The Republican candidate for governor in Georgia is worried about people exercising their rights in leaked audio
In an exclusive report, journalist Jamil Smith reviews leaked audio from a fundraising event for Brian Kemp, the Georgia Secretary of State and the Republican nominee for Georgia governor, in which the candidate expressed concern over his opponent’s get-out-the vote efforts. According to the audio, Kemp said that Democratic opponent Stacey Abrams’ voter turnout operation “continues to concern us, especially if everybody uses and exercises their right to vote.” He’s concerned about absentee ballots, in particular.

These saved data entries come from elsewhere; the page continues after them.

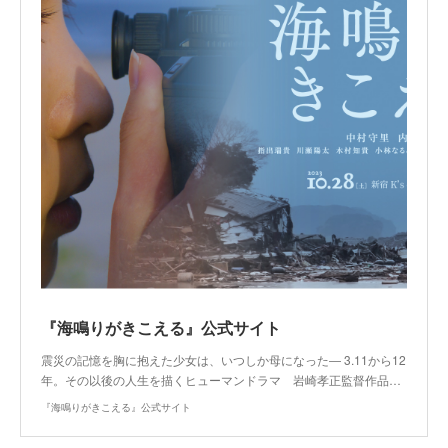
『海鳴りがきこえる』公式サイト
震災の記憶を胸に抱えた少女は、いつしか母になった― 3.11から12
年。その以後の人生を描くヒューマンドラマ 岩崎孝正監督作品…
『海鳴りがきこえる』公式サイト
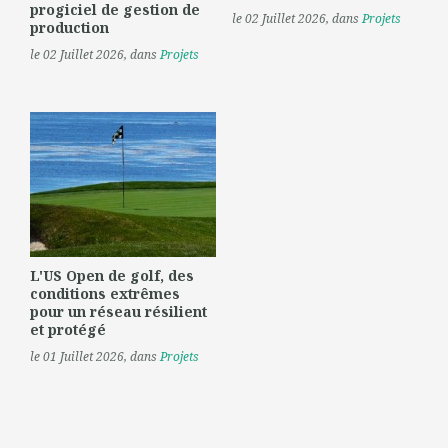
progiciel de gestion de
le 02 Juillet 2026
, dans
Projets
production
le 02 Juillet 2026
, dans
Projets
L'US Open de golf, des
conditions extrêmes
pour un réseau résilient
et protégé
le 01 Juillet 2026
, dans
Projets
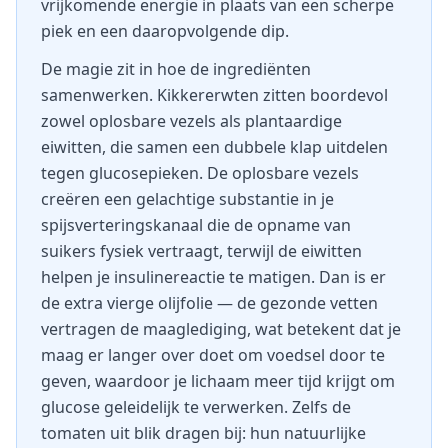
vrijkomende energie in plaats van een scherpe
piek en een daaropvolgende dip.
De magie zit in hoe de ingrediënten
samenwerken. Kikkererwten zitten boordevol
zowel oplosbare vezels als plantaardige
eiwitten, die samen een dubbele klap uitdelen
tegen glucosepieken. De oplosbare vezels
creëren een gelachtige substantie in je
spijsverteringskanaal die de opname van
suikers fysiek vertraagt, terwijl de eiwitten
helpen je insulinereactie te matigen. Dan is er
de extra vierge olijfolie — de gezonde vetten
vertragen de maaglediging, wat betekent dat je
maag er langer over doet om voedsel door te
geven, waardoor je lichaam meer tijd krijgt om
glucose geleidelijk te verwerken. Zelfs de
tomaten uit blik dragen bij: hun natuurlijke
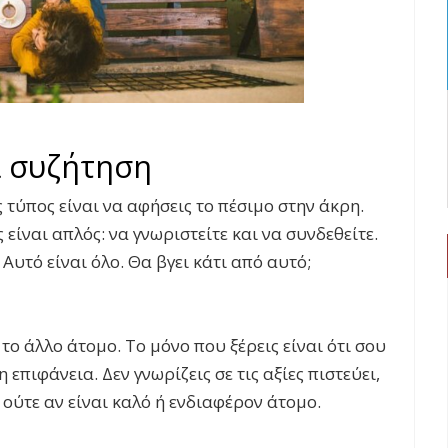
α συζήτηση
ς τύπος είναι να αφήσεις το πέσιμο στην άκρη.
 είναι απλός: να γνωριστείτε και να συνδεθείτε.
Αυτό είναι όλο. Θα βγει κάτι από αυτό;
 το άλλο άτομο. Το μόνο που ξέρεις είναι ότι σου
 επιφάνεια. Δεν γνωρίζεις σε τις αξίες πιστεύει,
 ούτε αν είναι καλό ή ενδιαφέρον άτομο.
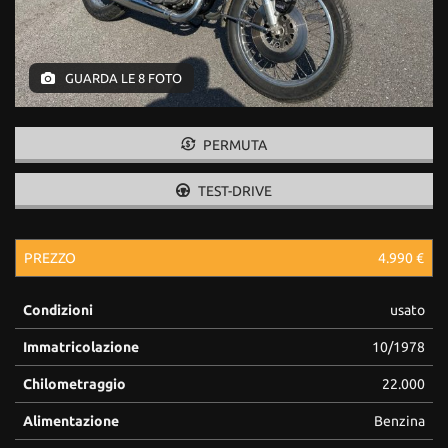
GUARDA LE 8 FOTO
PERMUTA
TEST-DRIVE
PREZZO
4.990 €
Condizioni
usato
Immatricolazione
10/1978
Chilometraggio
22.000
Alimentazione
Benzina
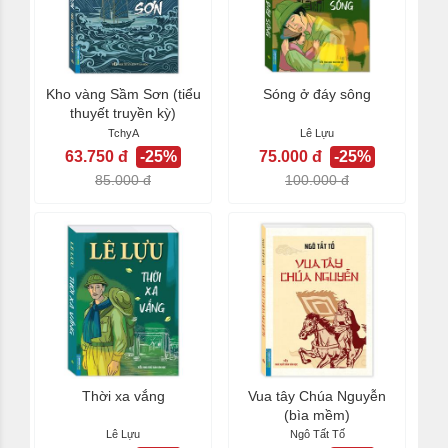
Kho vàng Sầm Sơn (tiểu
Sóng ở đáy sông
thuyết truyền kỳ)
TchyA
Lê Lựu
63.750 đ
-25%
75.000 đ
-25%
85.000 đ
100.000 đ
Thời xa vắng
Vua tây Chúa Nguyễn
(bìa mềm)
Lê Lựu
Ngô Tất Tố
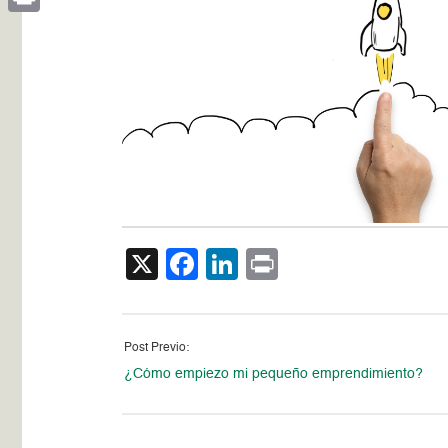
Print
X
Facebook
LinkedIn
Print
Post Previo:
¿Cómo empiezo mi pequeño emprendimiento?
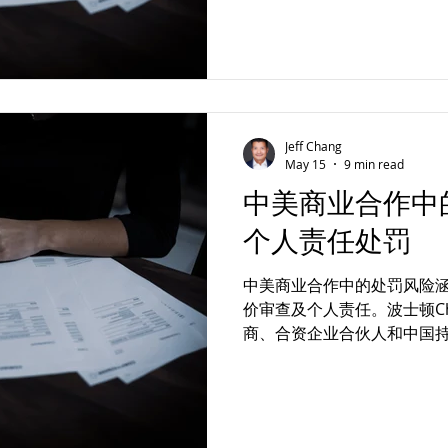
Jeff Chang
May 15
9 min read
中美商业合作中
个人责任处罚
中美商业合作中的处罚风险涵盖
价审查及个人责任。波士顿Chan
商、合资企业合伙人和中国
律风险。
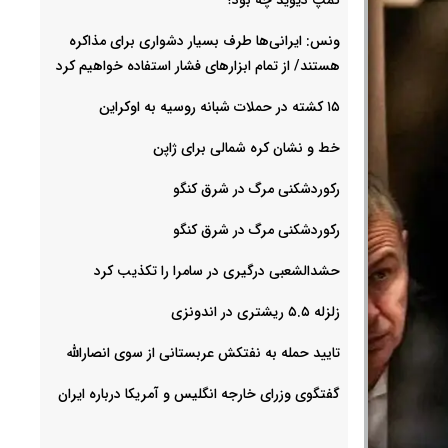
ونس: ایرانی‌ها طرف بسیار دشواری برای مذاکره
هستند/ از تمام ابزارهای فشار استفاده خواهیم کرد
۱۵ کشته در حملات شبانه روسیه به اوکراین
خط و نشان کره شمالی برای ژاپن
رکوردشکنی مرگ در شرق کنگو
رکوردشکنی مرگ در شرق کنگو
حشدالشعبی درگیری در سامرا را تکذیب کرد
زلزله ۵.۵ ریشتری در اندونزی
تایید حمله به نفتکش عربستانی از سوی انصارالله
گفتگوی وزرای خارجه انگلیس و آمریکا درباره ایران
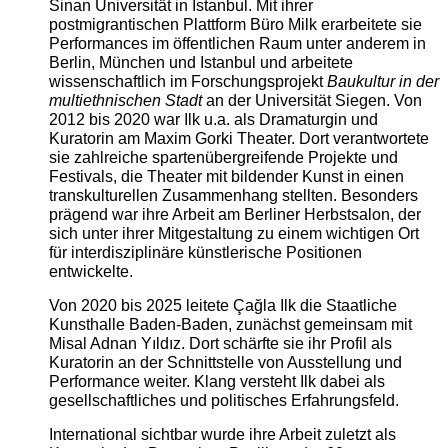
Sinan Universität in Istanbul. Mit ihrer
postmigrantischen Plattform Büro Milk erarbeitete sie
Performances im öffentlichen Raum unter anderem in
Berlin, München und Istanbul und arbeitete
wissenschaftlich im Forschungsprojekt
Baukultur in der
multiethnischen Stadt
an der Universität Siegen. Von
2012 bis 2020 war Ilk u.a. als Dramaturgin und
Kuratorin am Maxim Gorki Theater. Dort verantwortete
sie zahlreiche spartenübergreifende Projekte und
Festivals, die Theater mit bildender Kunst in einen
transkulturellen Zusammenhang stellten. Besonders
prägend war ihre Arbeit am Berliner Herbstsalon, der
sich unter ihrer Mitgestaltung zu einem wichtigen Ort
für interdisziplinäre künstlerische Positionen
entwickelte.
Von 2020 bis 2025 leitete Çağla Ilk die Staatliche
Kunsthalle Baden-Baden, zunächst gemeinsam mit
Misal Adnan Yıldız. Dort schärfte sie ihr Profil als
Kuratorin an der Schnittstelle von Ausstellung und
Performance weiter. Klang versteht Ilk dabei als
gesellschaftliches und politisches Erfahrungsfeld.
International sichtbar wurde ihre Arbeit zuletzt als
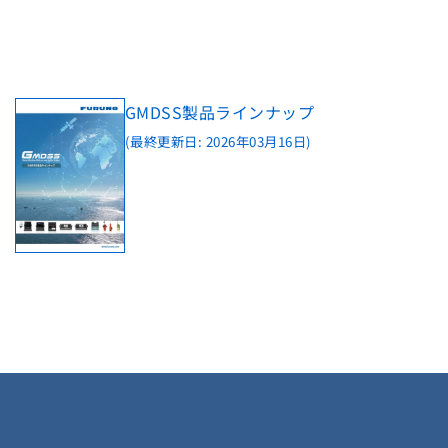
GMDSS製品ラインナップ
(最終更新日: 2026年03月16日)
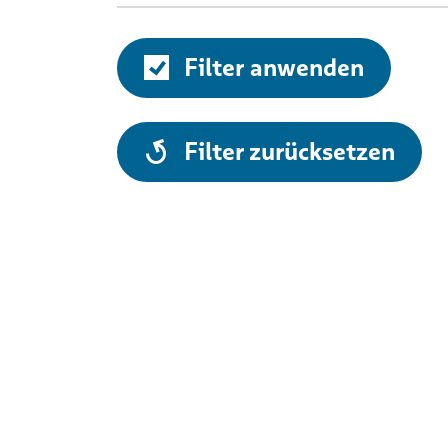
Filter anwenden
alle
Filter zurücksetzen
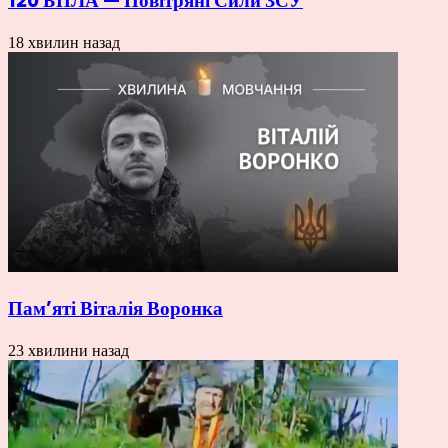
120 БПЛА — Повітряні Сили ЗСУ
18 хвилин назад
Пам’яті Віталія Воронка
23 хвилини назад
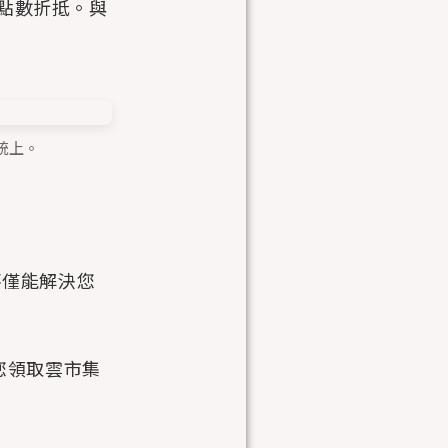
點數折抵。與
統上。
不僅能解決您
帶您領取雲市集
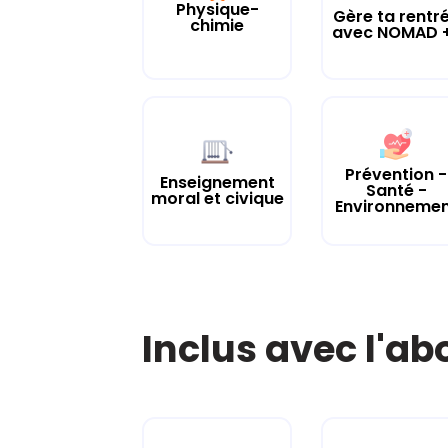
Physique-
Gère ta rentr
chimie
avec NOMAD +
Prévention -
Enseignement
Santé -
moral et civique
Environneme
Inclus avec l'a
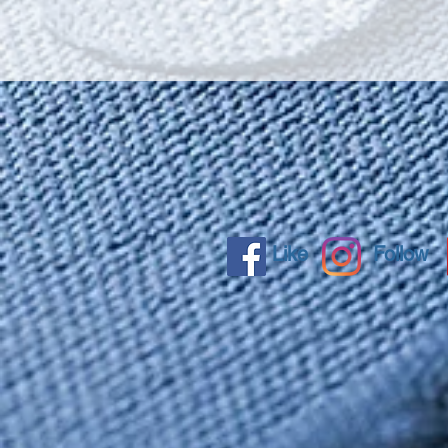
Like
Follow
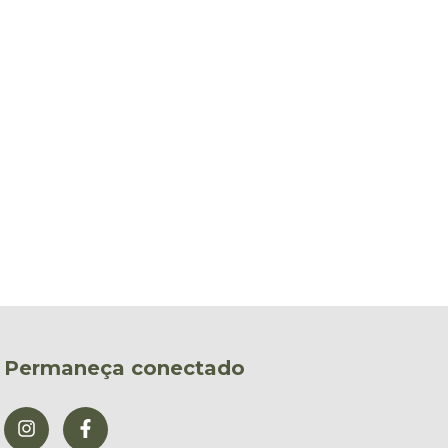
Permaneça conectado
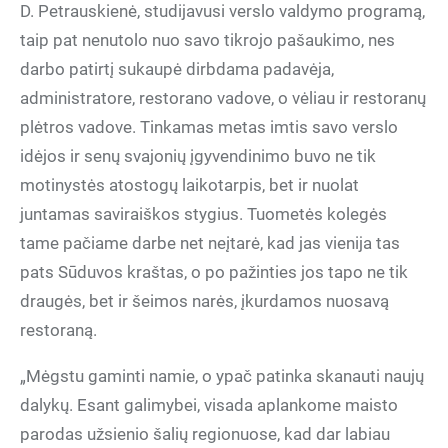
D. Petrauskienė, studijavusi verslo valdymo programą,
taip pat nenutolo nuo savo tikrojo pašaukimo, nes
darbo patirtį sukaupė dirbdama padavėja,
administratore, restorano vadove, o vėliau ir restoranų
plėtros vadove. Tinkamas metas imtis savo verslo
idėjos ir senų svajonių įgyvendinimo buvo ne tik
motinystės atostogų laikotarpis, bet ir nuolat
juntamas saviraiškos stygius. Tuometės kolegės
tame pačiame darbe net neįtarė, kad jas vienija tas
pats Sūduvos kraštas, o po pažinties jos tapo ne tik
draugės, bet ir šeimos narės, įkurdamos nuosavą
restoraną.
„Mėgstu gaminti namie, o ypač patinka skanauti naujų
dalykų. Esant galimybei, visada aplankome maisto
parodas užsienio šalių regionuose, kad dar labiau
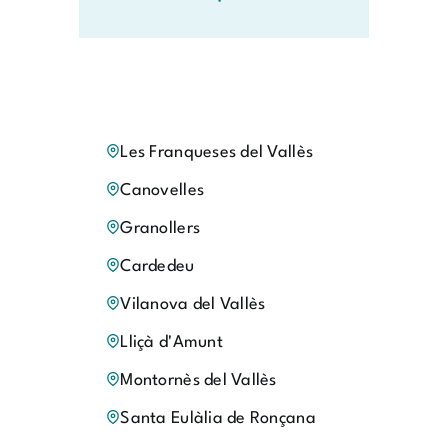
Les Franqueses del Vallès
Canovelles
Granollers
Cardedeu
Vilanova del Vallès
Lliçà d'Amunt
Montornès del Vallès
Santa Eulàlia de Ronçana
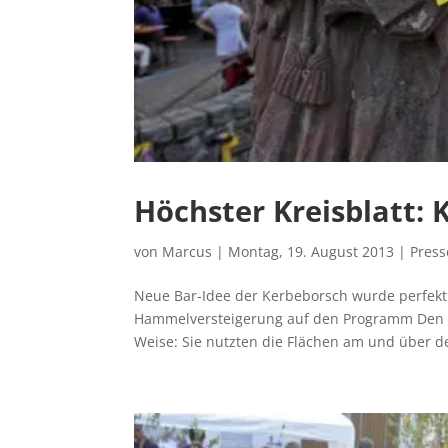
Höchster Kreisblatt: 
von
Marcus
|
Montag, 19. August 2013
|
Pres
Neue Bar-Idee der Kerbeborsch wurde perfekt 
Hammelversteigerung auf den Programm Den P
Weise: Sie nutzten die Flächen am und über d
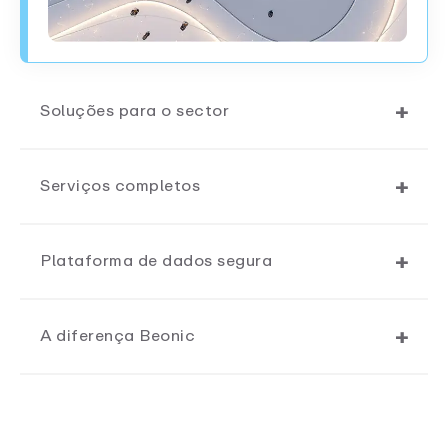
Soluções para o sector
Serviços completos
Plataforma de dados segura
A diferença Beonic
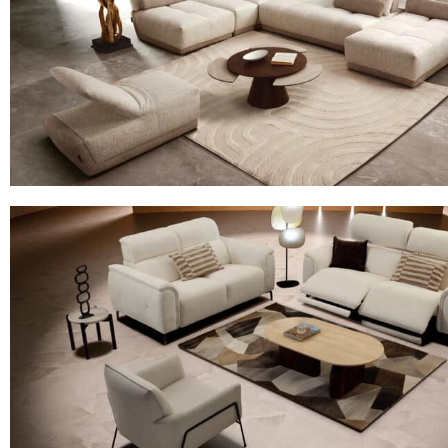
Le canapé 3 places en tissu avec 2 dossiers avance/recule, as
profondeurs
3904 FANTASTICO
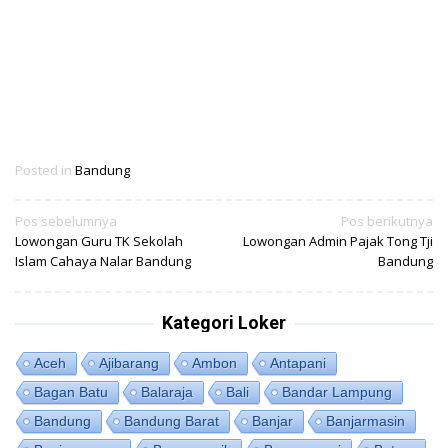
Posted in
Bandung
Navigasi
Pos sebelumnya
Pos berikutnya
Lowongan Guru TK Sekolah
Lowongan Admin Pajak Tong Tji
pos
Islam Cahaya Nalar Bandung
Bandung
Kategori Loker
Aceh
Ajibarang
Ambon
Antapani
Bagan Batu
Balaraja
Bali
Bandar Lampung
Bandung
Bandung Barat
Banjar
Banjarmasin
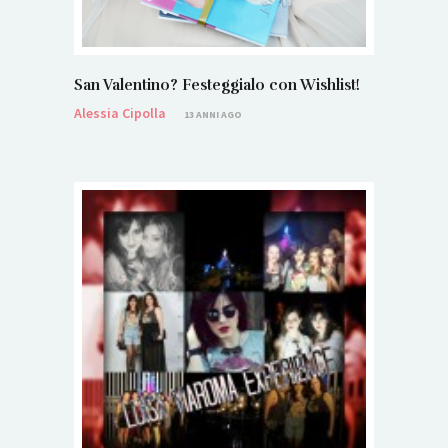
San Valentino? Festeggialo con Wishlist!
Alessia Cipolla
13 ANNI AGO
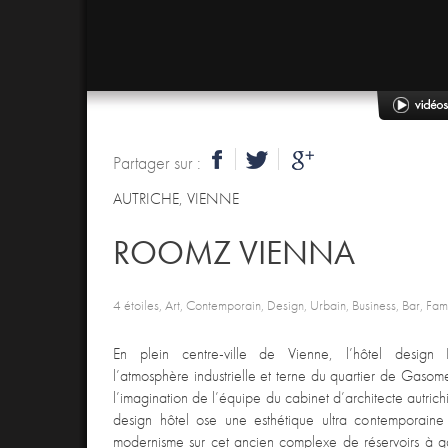
Partager sur :
AUTRICHE
,
VIENNE
ROOMZ VIENNA
4 étoiles, Art, Contemporain, Design, Urbain, Business, Bar, Fam
En plein centre-ville de Vienne, l’hôtel desig
l’atmosphère industrielle et terne du quartier de Gasomet
l’imagination de l’équipe du cabinet d’architecte autric
design hôtel ose une esthétique ultra contemporaine 
modernisme sur cet ancien complexe de réservoirs à ga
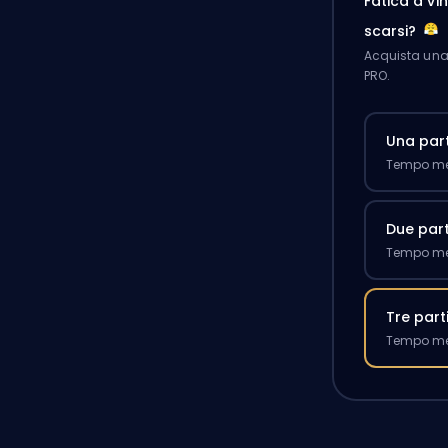
Fatica a v
scarsi?
Acquista una 
PRO.
Una part
Tempo med
Due part
Tempo med
Tre part
Tempo med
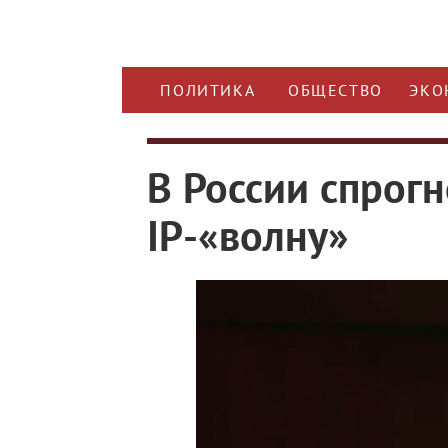
ПОЛИТИКА
ОБЩЕСТВО
ЭКО
В России спрог
IP-«волну»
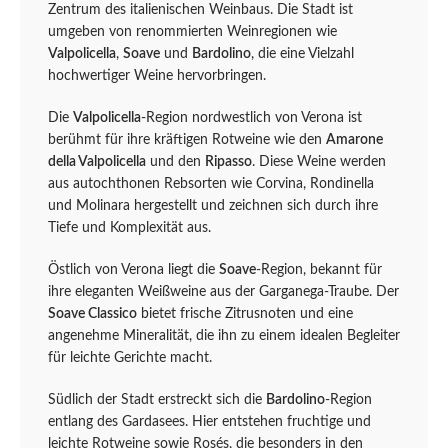
Zentrum des italienischen Weinbaus. Die Stadt ist
umgeben von renommierten Weinregionen wie
Valpolicella
,
Soave
und
Bardolino
, die eine Vielzahl
hochwertiger Weine hervorbringen.
Die
Valpolicella
-Region nordwestlich von Verona ist
berühmt für ihre kräftigen Rotweine wie den
Amarone
della Valpolicella
und den
Ripasso
. Diese Weine werden
aus autochthonen Rebsorten wie Corvina, Rondinella
und Molinara hergestellt und zeichnen sich durch ihre
Tiefe und Komplexität aus.
Östlich von Verona liegt die
Soave
-Region, bekannt für
ihre eleganten Weißweine aus der Garganega-Traube. Der
Soave Classico
bietet frische Zitrusnoten und eine
angenehme Mineralität, die ihn zu einem idealen Begleiter
für leichte Gerichte macht.
Südlich der Stadt erstreckt sich die
Bardolino
-Region
entlang des Gardasees. Hier entstehen fruchtige und
leichte Rotweine sowie Rosés, die besonders in den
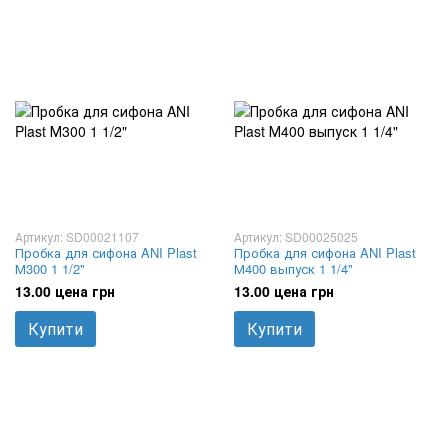
Артикул: SD00021107
Артикул: SD00025025
Пробка для сифона ANI Plast
Пробка для сифона ANI Plast
М300 1 1/2"
М400 выпуск 1 1/4"
13.00 цена грн
13.00 цена грн
Купити
Купити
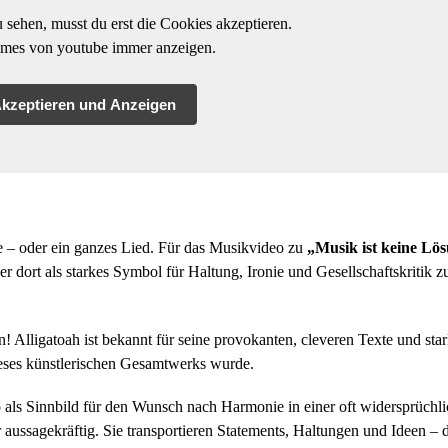
 sehen, musst du erst die Cookies akzeptieren.
mes von youtube immer anzeigen.
kzeptieren und Anzeigen
e – oder ein ganzes Lied. Für das Musikvideo zu
„Musik ist keine Lö
r dort als starkes Symbol für Haltung, Ironie und Gesellschaftskritik 
in! Alligatoah ist bekannt für seine provokanten, cleveren Texte und sta
ieses künstlerischen Gesamtwerks wurde.
eo als Sinnbild für den Wunsch nach Harmonie in einer oft widersprüchl
r aussagekräftig. Sie transportieren Statements, Haltungen und Ideen – 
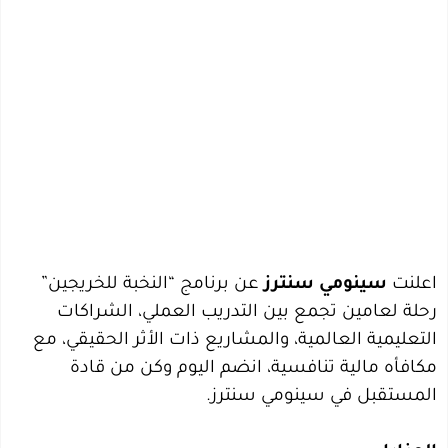
اعلنت
سينومي سنترز
عن برنامج “النخبة للخريجين”
رحلة لعامين تجمع بين التدريب العملي، الشراكات
التعليمية العالمية، والمشاريع ذات الأثر الحقيقي، مع
مكافأه مالية تنافسية، انضم اليوم وكن من قادة
المستقبل في سينومي سنترز.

Most of it would be boilerplate political commentary, except for the fact that Kemp as Secretary of State is responsible for ensuring that Georgia citizens can freely exercise their right to vote.
Rolling Stone

Here are some questions to ask as you’re touring colleges with your already nervous pre-freshperson
Debra Mashek, a psychology professor and executive director of Heterodox Academy, an independent academic consortium that promotes viewpoint diversity in higher education, offers six intriguing questions to ask as your family hunts for a college that actually welcomes diversity of thought. You don’t need to get a completely informed answer to get a sense of what the culture is like; even a quizzical answer to—Are the professors open to differing opinions? Are students welcome to share their views even if others might disagree?—might be instructive. But one really stood out to me: How often do students of different political orientations host events together? That speaks less to political commandeering and more to a true willingness to understand each other.



The Woke Leader

Let’s all go to the baths today
You will want to book a flight to Japan immediately after reading this lovely piece by Hanya Yanagihara, who shares her tentative and joyful experiences with ofuruor the extraordinary Japanese public bath ritual. “One might not appreciate just how extraordinary the country’s devotion to soaking in a steaming tub of water is until one realizes that Japan might be the only industrialized nation in which virtually every citizen (in this case, 127 million people) participates in a daily event,” she says. She describes the sensory delights, the all-enveloping aesthetic, the communal peace and the overwhelming “Japanese-ness” of it all. “It is a time and place reserved for pleasing the senses, for enjoying the luxury of feeling, for the wonder of experiencing the simplest, most satisfying sensations: heat, water, scent.”
Town and Country

Innovation needs diversity to thrive
Ali Merifield the head of client services at Mirum, a digital creative agency, has published an essay that encourages leaders in search of innovative ideas to steel themselves for discomfort and awkwardness ahead. Diverse teams, “might slow down process and expose some shortcomings and weaknesses elsewhere in the system,” she says. “Problem solving and product development won’t be as comfortable, or as much fun, as working in a homogenous group straight out of the same social, cultural and educational background,” she ways. But it’s that comfort and familiarity that causes teams to fail. By falling back on an initially easy rapport, assumptions go unchallenged and new perspectives fail to surface.
Campaign Live

What actually happens when we say ‘I don’t see race?’
Writer Zach Stafford explains that it’s not a compliment when someone “forgets” he’s black. “[T]he smart ones quickly realize that complimenting someone on not being black is actually pretty racist, so they switch gears,” he begins. Then he explores the still very popular notion that it’s better to declare that you’re going to ignore the race of others. “’Colorblindness’ doesn’t acknowledge the very real ways in which racism has existed and continues to exist, both in individuals and systemically,” he says. “By professing not to see race, you’re just ignoring racism, not solving it.”
The Guardian


In this day and age people are so sensitive that no matter what you do, somebody is going to make a big deal out of it. Me doing that had zero malicious intent … I get that race is a touchy subject, but not everybody is that way. Media tends to make a big deal out of things. If that was disrespectful to anyone, I by all means apologize. That was never my intention. It never crossed my mind.